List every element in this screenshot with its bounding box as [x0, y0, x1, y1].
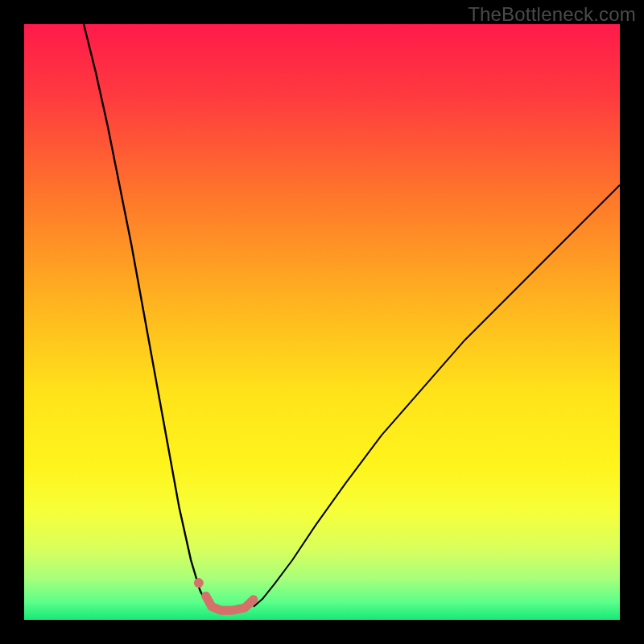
series-right-curve [254, 185, 620, 607]
watermark-text: TheBottleneck.com [468, 3, 636, 26]
series-dot-marker [194, 578, 204, 588]
curve-overlay [24, 24, 620, 620]
series-floor-marker [206, 596, 254, 610]
gradient-plot-area [24, 24, 620, 620]
series-left-curve [84, 24, 212, 607]
outer-black-frame: TheBottleneck.com [0, 0, 644, 644]
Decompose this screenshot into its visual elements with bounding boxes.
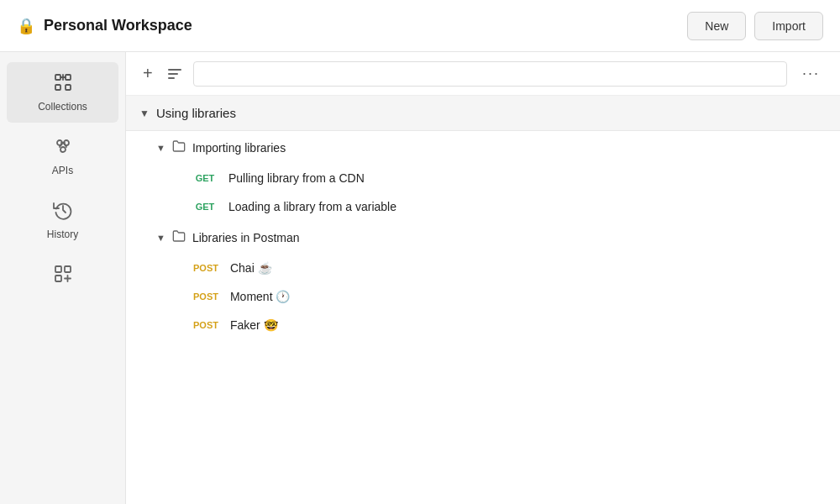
svg-point-8 <box>60 147 66 152</box>
method-badge-get-2: GET <box>190 200 220 213</box>
svg-rect-3 <box>66 85 71 90</box>
folder-1-requests: GET Pulling library from a CDN GET Loadi… <box>143 164 840 221</box>
collection-chevron: ▼ <box>139 108 150 119</box>
method-badge-post-2: POST <box>190 290 222 303</box>
request-loading-library[interactable]: GET Loading a library from a variable <box>190 192 840 221</box>
folder-chevron-1: ▼ <box>156 143 165 153</box>
request-moment[interactable]: POST Moment 🕐 <box>190 282 840 311</box>
apis-icon <box>53 136 73 161</box>
sidebar: Collections APIs <box>0 52 126 504</box>
request-faker[interactable]: POST Faker 🤓 <box>190 311 840 339</box>
folder-chevron-2: ▼ <box>156 233 165 243</box>
folder-icon-2 <box>172 229 186 245</box>
request-name-4: Moment 🕐 <box>230 290 290 303</box>
folder-name-2: Libraries in Postman <box>192 231 300 244</box>
svg-rect-14 <box>55 276 61 281</box>
svg-rect-1 <box>66 75 71 80</box>
search-input[interactable] <box>193 61 787 87</box>
collection-name: Using libraries <box>156 106 236 120</box>
folder-name-1: Importing libraries <box>192 141 286 155</box>
folder-importing-libraries[interactable]: ▼ Importing libraries <box>143 131 840 164</box>
collection-tree: ▼ Using libraries ▼ Importing libraries <box>126 96 840 339</box>
sidebar-item-apis[interactable]: APIs <box>7 126 118 186</box>
svg-rect-2 <box>55 85 60 90</box>
import-button[interactable]: Import <box>754 12 823 40</box>
history-icon <box>53 200 73 225</box>
new-button[interactable]: New <box>687 12 746 40</box>
collection-body: ▼ Importing libraries GET Pulling librar… <box>126 131 840 339</box>
header-left: 🔒 Personal Workspace <box>17 17 192 35</box>
sidebar-item-apis-label: APIs <box>52 165 73 176</box>
request-name-5: Faker 🤓 <box>230 318 278 332</box>
request-name-1: Pulling library from a CDN <box>228 171 365 185</box>
method-badge-post-3: POST <box>190 318 222 332</box>
workspaces-icon <box>53 264 73 289</box>
request-chai[interactable]: POST Chai ☕ <box>190 254 840 282</box>
svg-rect-13 <box>65 266 71 272</box>
sidebar-item-history[interactable]: History <box>7 190 118 250</box>
sidebar-item-collections-label: Collections <box>38 101 87 113</box>
method-badge-get-1: GET <box>190 171 220 185</box>
workspace-title: Personal Workspace <box>44 17 192 34</box>
header: 🔒 Personal Workspace New Import <box>0 0 840 52</box>
header-actions: New Import <box>687 12 823 40</box>
request-name-2: Loading a library from a variable <box>228 200 396 213</box>
folder-libraries-in-postman[interactable]: ▼ Libraries in Postman <box>143 221 840 254</box>
sidebar-item-history-label: History <box>47 228 78 240</box>
svg-rect-12 <box>55 266 61 272</box>
folder-icon-1 <box>172 139 186 155</box>
collections-icon <box>53 72 73 97</box>
sidebar-item-workspaces[interactable] <box>7 254 118 299</box>
request-name-3: Chai ☕ <box>230 261 272 275</box>
svg-rect-0 <box>55 75 60 80</box>
method-badge-post-1: POST <box>190 261 222 275</box>
toolbar: + ··· <box>126 52 840 96</box>
sidebar-item-collections[interactable]: Collections <box>7 62 118 123</box>
main-area: Collections APIs <box>0 52 840 504</box>
lock-icon: 🔒 <box>17 17 35 35</box>
request-pulling-library[interactable]: GET Pulling library from a CDN <box>190 164 840 192</box>
more-options-button[interactable]: ··· <box>795 61 827 86</box>
collection-using-libraries[interactable]: ▼ Using libraries <box>126 96 840 131</box>
content-area: + ··· ▼ Using libraries ▼ <box>126 52 840 504</box>
add-button[interactable]: + <box>139 60 156 87</box>
folder-2-requests: POST Chai ☕ POST Moment 🕐 POST Faker 🤓 <box>143 254 840 339</box>
filter-button[interactable] <box>165 66 185 82</box>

> **What you will do**: Your task is to set down each line above verbatim while excluding the pictures.

> **Written solution**:
List every element in this screenshot with its bounding box as [x0, y0, x1, y1].
series-right-curve [254, 185, 620, 607]
watermark-text: TheBottleneck.com [468, 3, 636, 26]
series-dot-marker [194, 578, 204, 588]
curve-overlay [24, 24, 620, 620]
series-floor-marker [206, 596, 254, 610]
gradient-plot-area [24, 24, 620, 620]
series-left-curve [84, 24, 212, 607]
outer-black-frame: TheBottleneck.com [0, 0, 644, 644]
Decompose this screenshot into its visual elements with bounding boxes.
svg-point-8 <box>60 147 66 152</box>
method-badge-get-2: GET <box>190 200 220 213</box>
svg-rect-3 <box>66 85 71 90</box>
folder-1-requests: GET Pulling library from a CDN GET Loadi… <box>143 164 840 221</box>
collection-chevron: ▼ <box>139 108 150 119</box>
method-badge-post-2: POST <box>190 290 222 303</box>
request-loading-library[interactable]: GET Loading a library from a variable <box>190 192 840 221</box>
folder-chevron-1: ▼ <box>156 143 165 153</box>
request-moment[interactable]: POST Moment 🕐 <box>190 282 840 311</box>
apis-icon <box>53 136 73 161</box>
sidebar: Collections APIs <box>0 52 126 504</box>
request-faker[interactable]: POST Faker 🤓 <box>190 311 840 339</box>
folder-chevron-2: ▼ <box>156 233 165 243</box>
folder-icon-2 <box>172 229 186 245</box>
request-name-4: Moment 🕐 <box>230 290 290 303</box>
folder-name-2: Libraries in Postman <box>192 231 300 244</box>
svg-rect-14 <box>55 276 61 281</box>
svg-rect-1 <box>66 75 71 80</box>
search-input[interactable] <box>193 61 787 87</box>
collection-name: Using libraries <box>156 106 236 120</box>
folder-name-1: Importing libraries <box>192 141 286 155</box>
folder-importing-libraries[interactable]: ▼ Importing libraries <box>143 131 840 164</box>
collection-tree: ▼ Using libraries ▼ Importing libraries <box>126 96 840 339</box>
sidebar-item-apis[interactable]: APIs <box>7 126 118 186</box>
svg-rect-2 <box>55 85 60 90</box>
import-button[interactable]: Import <box>754 12 823 40</box>
history-icon <box>53 200 73 225</box>
new-button[interactable]: New <box>687 12 746 40</box>
collection-body: ▼ Importing libraries GET Pulling librar… <box>126 131 840 339</box>
header-left: 🔒 Personal Workspace <box>17 17 192 35</box>
sidebar-item-apis-label: APIs <box>52 165 73 176</box>
request-name-5: Faker 🤓 <box>230 318 278 332</box>
request-name-1: Pulling library from a CDN <box>228 171 365 185</box>
method-badge-post-3: POST <box>190 318 222 332</box>
workspaces-icon <box>53 264 73 289</box>
request-chai[interactable]: POST Chai ☕ <box>190 254 840 282</box>
svg-rect-13 <box>65 266 71 272</box>
sidebar-item-history[interactable]: History <box>7 190 118 250</box>
sidebar-item-collections-label: Collections <box>38 101 87 113</box>
method-badge-get-1: GET <box>190 171 220 185</box>
workspace-title: Personal Workspace <box>44 17 192 34</box>
header: 🔒 Personal Workspace New Import <box>0 0 840 52</box>
header-actions: New Import <box>687 12 823 40</box>
request-name-2: Loading a library from a variable <box>228 200 396 213</box>
folder-libraries-in-postman[interactable]: ▼ Libraries in Postman <box>143 221 840 254</box>
sidebar-item-history-label: History <box>47 228 78 240</box>
svg-rect-12 <box>55 266 61 272</box>
folder-icon-1 <box>172 139 186 155</box>
collections-icon <box>53 72 73 97</box>
sidebar-item-workspaces[interactable] <box>7 254 118 299</box>
request-name-3: Chai ☕ <box>230 261 272 275</box>
svg-rect-0 <box>55 75 60 80</box>
method-badge-post-1: POST <box>190 261 222 275</box>
toolbar: + ··· <box>126 52 840 96</box>
sidebar-item-collections[interactable]: Collections <box>7 62 118 123</box>
main-area: Collections APIs <box>0 52 840 504</box>
lock-icon: 🔒 <box>17 17 35 35</box>
request-pulling-library[interactable]: GET Pulling library from a CDN <box>190 164 840 192</box>
more-options-button[interactable]: ··· <box>795 61 827 86</box>
collection-using-libraries[interactable]: ▼ Using libraries <box>126 96 840 131</box>
content-area: + ··· ▼ Using libraries ▼ <box>126 52 840 504</box>
add-button[interactable]: + <box>139 60 156 87</box>
folder-2-requests: POST Chai ☕ POST Moment 🕐 POST Faker 🤓 <box>143 254 840 339</box>
filter-button[interactable] <box>165 66 185 82</box>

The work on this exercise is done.